SoundStream: An End-to-End Neural Audio Codec (2107.03312v1)

Published 7 Jul 2021 in cs.SD, cs.LG, and eess.AS

Abstract: We present SoundStream, a novel neural audio codec that can efficiently compress speech, music and general audio at bitrates normally targeted by speech-tailored codecs. SoundStream relies on a model architecture composed by a fully convolutional encoder/decoder network and a residual vector quantizer, which are trained jointly end-to-end. Training leverages recent advances in text-to-speech and speech enhancement, which combine adversarial and reconstruction losses to allow the generation of high-quality audio content from quantized embeddings. By training with structured dropout applied to quantizer layers, a single model can operate across variable bitrates from 3kbps to 18kbps, with a negligible quality loss when compared with models trained at fixed bitrates. In addition, the model is amenable to a low latency implementation, which supports streamable inference and runs in real time on a smartphone CPU. In subjective evaluations using audio at 24kHz sampling rate, SoundStream at 3kbps outperforms Opus at 12kbps and approaches EVS at 9.6kbps.
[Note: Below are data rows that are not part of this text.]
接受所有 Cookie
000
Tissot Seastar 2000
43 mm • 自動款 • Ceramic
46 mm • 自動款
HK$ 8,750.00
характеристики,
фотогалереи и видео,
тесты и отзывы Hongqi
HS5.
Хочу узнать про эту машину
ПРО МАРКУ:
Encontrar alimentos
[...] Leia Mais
Moreover, we are able to perform joint compression and enhancement either at the encoder or at the decoder side with no additional latency, which we demonstrate through background noise suppression for speech.

PDF Abstract

SoundStream: An Overview of a Neural Audio Codec

The paper introduces SoundStream, a neural audio codec designed to efficiently compress a variety of audio types, including speech and music, at lower bitrates than traditional speech-specific codecs. The principal architecture of SoundStream consists of a fully convolutional encoder-decoder network paired with a residual vector quantizer, all trained jointly in an end-to-end manner. The training process utilizes advancements in text-to-speech and speech enhancement, incorporating both adversarial and reconstruction losses, to generate high-quality audio content from quantized embeddings.

A noteworthy feature of SoundStream is its adaptability across a range of bitrates, from 3 kbps to 18 kbps, with minimal quality degradation relative to fixed-bitrate models. This is achieved through a "quantizer dropout" strategy applied during training, which facilitates a flexible bitrate handling capability within a single model framework. SoundStream is designed for low-latency implementation, enabling real-time streaming on smartphone CPUs.
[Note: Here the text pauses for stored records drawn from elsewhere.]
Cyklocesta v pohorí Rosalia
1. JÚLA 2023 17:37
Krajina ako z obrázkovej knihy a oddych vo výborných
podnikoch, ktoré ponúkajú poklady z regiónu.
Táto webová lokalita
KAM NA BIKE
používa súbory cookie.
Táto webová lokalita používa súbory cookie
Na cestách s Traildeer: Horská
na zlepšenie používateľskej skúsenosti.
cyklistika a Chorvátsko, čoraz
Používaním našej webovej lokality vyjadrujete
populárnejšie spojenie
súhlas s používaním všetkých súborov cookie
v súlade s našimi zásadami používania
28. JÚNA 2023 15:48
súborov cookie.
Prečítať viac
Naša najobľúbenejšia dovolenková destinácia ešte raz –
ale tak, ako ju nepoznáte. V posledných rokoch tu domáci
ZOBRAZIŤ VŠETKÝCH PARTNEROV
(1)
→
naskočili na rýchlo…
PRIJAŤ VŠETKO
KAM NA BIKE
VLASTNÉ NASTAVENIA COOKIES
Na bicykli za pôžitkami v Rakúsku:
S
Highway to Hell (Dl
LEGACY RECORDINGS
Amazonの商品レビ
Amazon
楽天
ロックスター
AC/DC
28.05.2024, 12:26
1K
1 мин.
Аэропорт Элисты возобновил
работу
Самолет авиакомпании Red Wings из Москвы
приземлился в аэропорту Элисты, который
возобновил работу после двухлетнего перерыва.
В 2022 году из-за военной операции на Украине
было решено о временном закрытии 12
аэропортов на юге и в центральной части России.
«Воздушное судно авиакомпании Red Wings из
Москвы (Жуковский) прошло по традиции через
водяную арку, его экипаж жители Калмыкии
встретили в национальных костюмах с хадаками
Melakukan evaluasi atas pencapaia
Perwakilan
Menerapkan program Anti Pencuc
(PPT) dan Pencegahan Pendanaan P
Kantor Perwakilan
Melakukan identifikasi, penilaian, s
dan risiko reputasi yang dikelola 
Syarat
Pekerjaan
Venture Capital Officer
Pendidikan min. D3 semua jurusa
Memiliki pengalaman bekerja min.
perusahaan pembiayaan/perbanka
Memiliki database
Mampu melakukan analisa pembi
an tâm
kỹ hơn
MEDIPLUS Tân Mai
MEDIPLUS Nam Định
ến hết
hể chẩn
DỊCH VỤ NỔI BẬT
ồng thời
Empirical evaluations highlight SoundStream's performance superiority; at 3 kbps, it surpasses the Opus codec operating at 12 kbps and approaches the performance of the EVS codec at 9.6 kbps. Moreover, it can execute joint compression and enhancement tasks, such as noise suppression, without additional latency.

Technical Contributions

Neural Audio Codec: SoundStream integrates a convolutional model with residual vector quantizer, ensuring high audio quality at reduced bitrates, trained using adversarial and reconstruction losses.
Residual Vector Quantizer: A novel learnable module has been introduced, enhancing the rate-distortion-complexity trade-offs essential for superior codec performance.
Bitrate Scalability: SoundStream's architecture allows for bitrate scalability within a single model, realized through quantizer dropout, which provides training flexibility across multiple bitrates with minimal quality impact.
Streaming and Real-time Capability: Designed to support low-latency, streamable inference, SoundStream operates in real-time on consumer-grade hardware like smartphone CPUs.
Joint Compression and Enhancement: SoundStream can simultaneously execute compression and audio enhancement (e.g., noise suppression) without incurring additional latency.
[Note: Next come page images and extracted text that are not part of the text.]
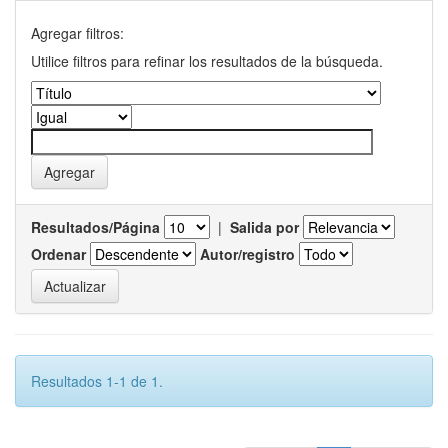
Agregar filtros:
Utilice filtros para refinar los resultados de la búsqueda.
Resultados/Página
|
Salida por
Ordenar
Autor/registro
Resultados 1-1 de 1.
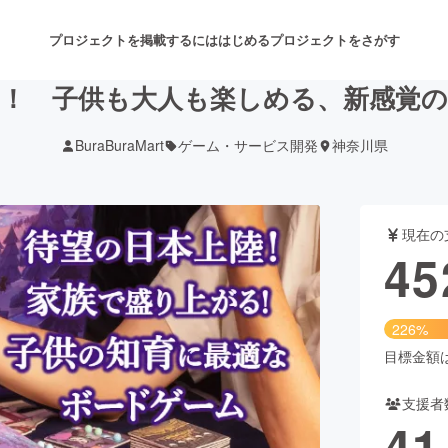
プロジェクトを掲載するには
はじめる
プロジェクトをさがす
！ 子供も大人も楽しめる、新感覚
BuraBuraMart
ゲーム・サービス開発
神奈川県
注目のリターン
注目の新着プロジェクト
募集終了が近いプロジェクト
も
現在の
音楽
舞台・パフォーマンス
45
ゲーム・サービス開発
フード・飲食店
226%
書籍・雑誌出版
アニメ・漫画
目標金額は2
支援者
チャレンジ
ビューティー・ヘルスケ
41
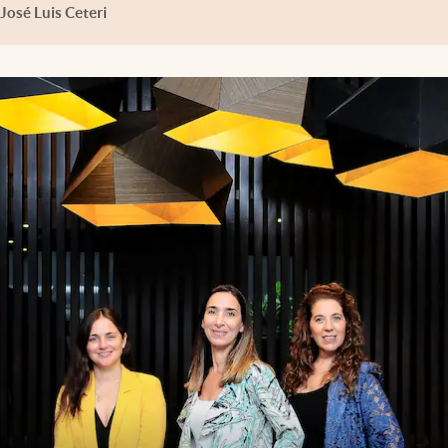
José Luis Ceteri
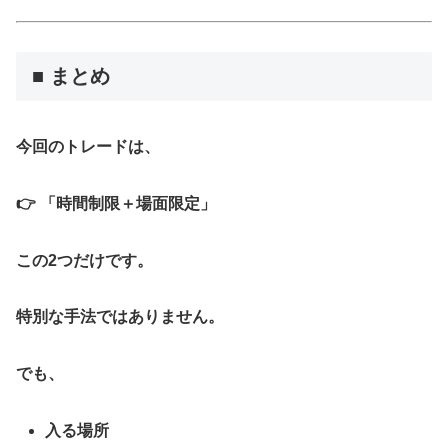
■ まとめ
今回のトレードは、
👉
「時間制限＋場面限定」
この2つだけです。
特別な手法ではありません。
でも、
入る場所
Implications and Future Directions

The research presented in this paper underscores significant implications for both the theoretical and practical domains of audio processing technology. The novel approach to combining adversarial and reconstruction losses in training marks a forward path for achieving high fidelity in audio compression. SoundStream's demonstrated performance represents progress toward more efficient new-generation audio codecs, with the potential to influence a broad spectrum of real-time audio applications, from telecommunications to media streaming services.

Looking forward, future developments may involve optimizing the codec's performance for even lower latencies and exploring its adaptability to various audio domains. Additionally, the potential synergy between SoundStream's compression capabilities and advanced audio enhancement techniques opens up avenues for further research into integrated audio processing systems that can adaptively manage varying audio environments and conditions.

This work contributes to the landscape of neural compression technologies, demonstrating a mature approach to end-to-end system design that balances efficiency, quality, and flexibility in audio coding. As new advancements in neural architectures and quantization strategies emerge, SoundStream sets a benchmark for achieving high-performance audio synthesis at reduced bitrates.